Thanks for all the good info. I'm looking at a rayco RG 20HD for starters. If that works for starting out I'll consider one of the larger grinders. I'm going to try to attach a picture of one of my jobs (118 trees from 0.8 acre). I mainly want to see if I can figure out how to attach a picture.


----------



## alanarbor (Jan 29, 2005)

On those steep slope areas that Track mounted Vermeer model might be a good bet.


----------



## Stumper (Jan 29, 2005)

Unless there are some bigger logs somewhere in there you should find that the RG20 will knock out all 118 of those stumps in a few hours. Nice looking truck and chipper from what little I could see. Is the Bobcat yours?


----------



## redprospector (Jan 29, 2005)

Stumper, 
There was about 3500 bd. ft. of decent saw logs on that little job. Biggest stump was about 25", average stump was about 6" to 10". I had to haul logs & firewood off every day to make room. 
Yea, the Bobcat's mine too.
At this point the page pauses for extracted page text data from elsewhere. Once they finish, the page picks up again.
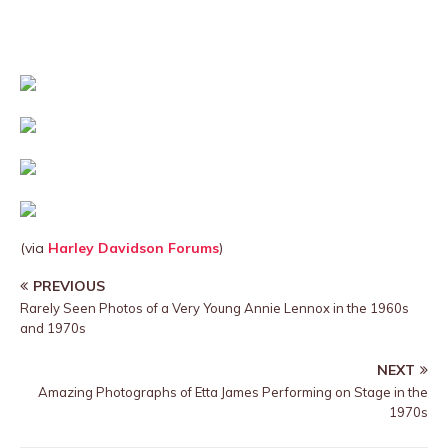
(via
Harley Davidson Forums
)
PREVIOUS
Rarely Seen Photos of a Very Young Annie Lennox in the 1960s
and 1970s
NEXT
Amazing Photographs of Etta James Performing on Stage in the
1970s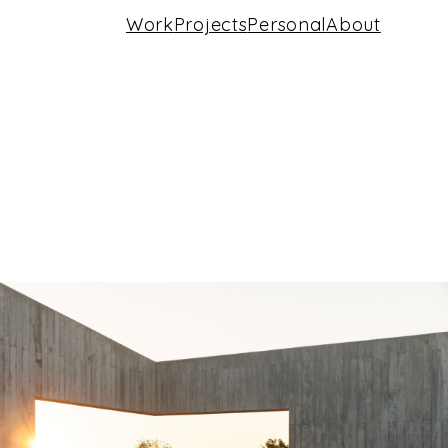
Work
Projects
Personal
About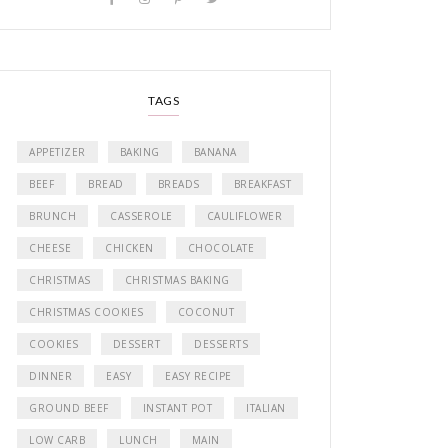
TAGS
APPETIZER
BAKING
BANANA
BEEF
BREAD
BREADS
BREAKFAST
BRUNCH
CASSEROLE
CAULIFLOWER
CHEESE
CHICKEN
CHOCOLATE
CHRISTMAS
CHRISTMAS BAKING
CHRISTMAS COOKIES
COCONUT
COOKIES
DESSERT
DESSERTS
DINNER
EASY
EASY RECIPE
GROUND BEEF
INSTANT POT
ITALIAN
LOW CARB
LUNCH
MAIN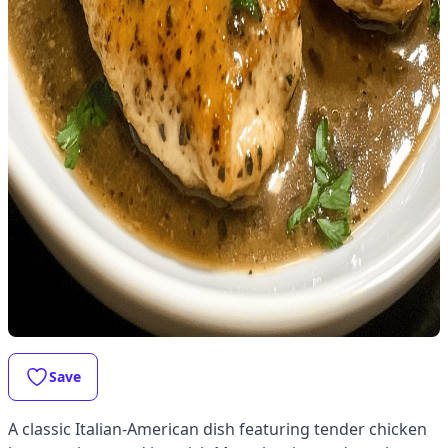
Save
A classic Italian-American dish featuring tender chicken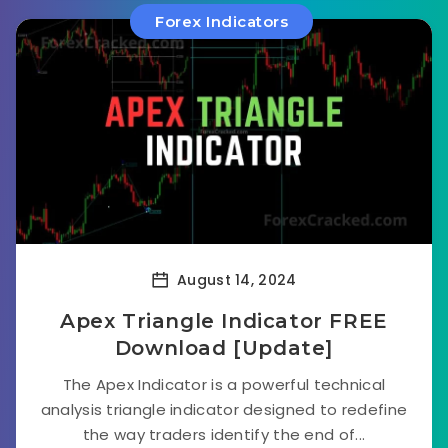
Forex Indicators
August 14, 2024
Apex Triangle Indicator FREE
Download [Update]
The Apex Indicator is a powerful technical
analysis triangle indicator designed to redefine
the way traders identify the end of...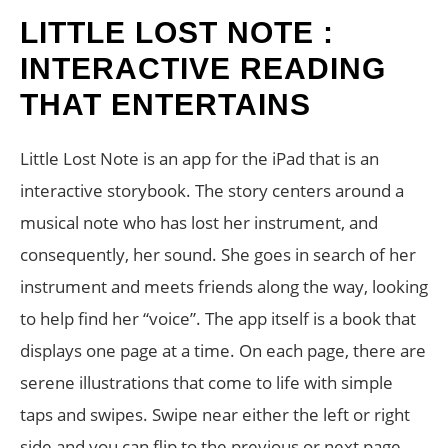
LITTLE LOST NOTE :
INTERACTIVE READING
THAT ENTERTAINS
Little Lost Note is an app for the iPad that is an
interactive storybook. The story centers around a
musical note who has lost her instrument, and
consequently, her sound. She goes in search of her
instrument and meets friends along the way, looking
to help find her “voice”. The app itself is a book that
displays one page at a time. On each page, there are
serene illustrations that come to life with simple
taps and swipes. Swipe near either the left or right
side and you can flip to the previous or next page.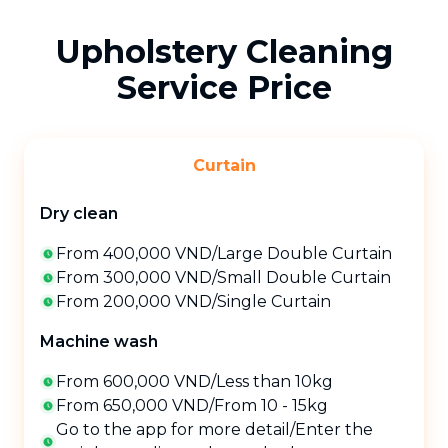
Upholstery Cleaning
Service Price
Curtain
Dry clean
From 400,000 VND
/
Large Double Curtain
From 300,000 VND
/
Small Double Curtain
From 200,000 VND
/
Single Curtain
Machine wash
From 600,000 VND
/
Less than 10kg
From 650,000 VND
/
From 10 - 15kg
Go to the app for more detail
/
Enter the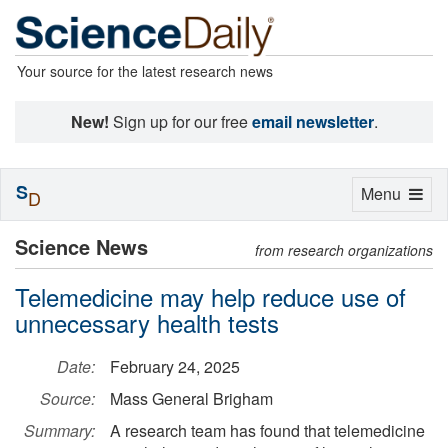
Your source for the latest research news
New!
Sign up for our free
email newsletter
.
S
Toggle
Menu
D
navigation
Science News
from research organizations
Telemedicine may help reduce use of
unnecessary health tests
Date:
February 24, 2025
Source:
Mass General Brigham
Summary:
A research team has found that telemedicine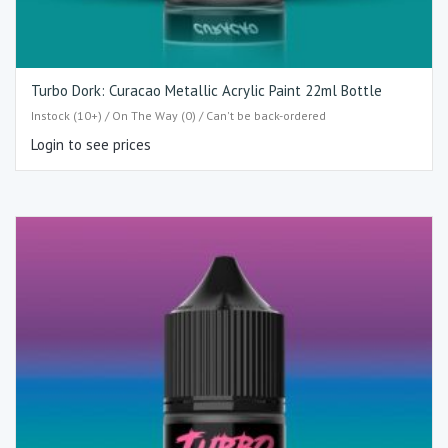
Turbo Dork: Curacao Metallic Acrylic Paint 22ml Bottle
Instock (10+) / On The Way (0) / Can't be back-ordered
Login to see prices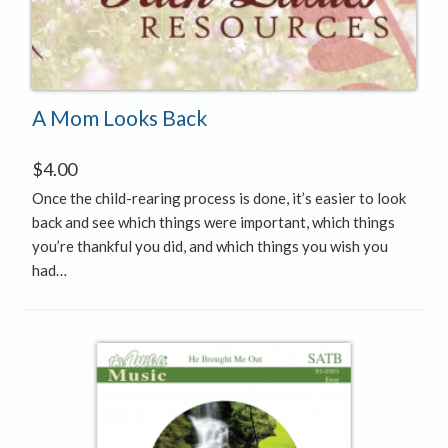
A Mom Looks Back
$
4.00
Once the child-rearing process is done, it’s easier to look
back and see which things were important, which things
you’re thankful you did, and which things you wish you
had…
I retired the truck this fall (it was a 67), and built up an 89 GMC. If I add the stump grinder, I should be set up pretty good.
That's encouraging that the RG 20 could grind the small stumps that quick.
I'm sure that when I get one, and prove it will work there will be 10 more guys jump on the wagon. Thats how it worked with the chipper anyway.

Alanarbor, I like the Idea of the track mounted Vermeer. I know that tracks make a world of difference on my Bobcat.


----------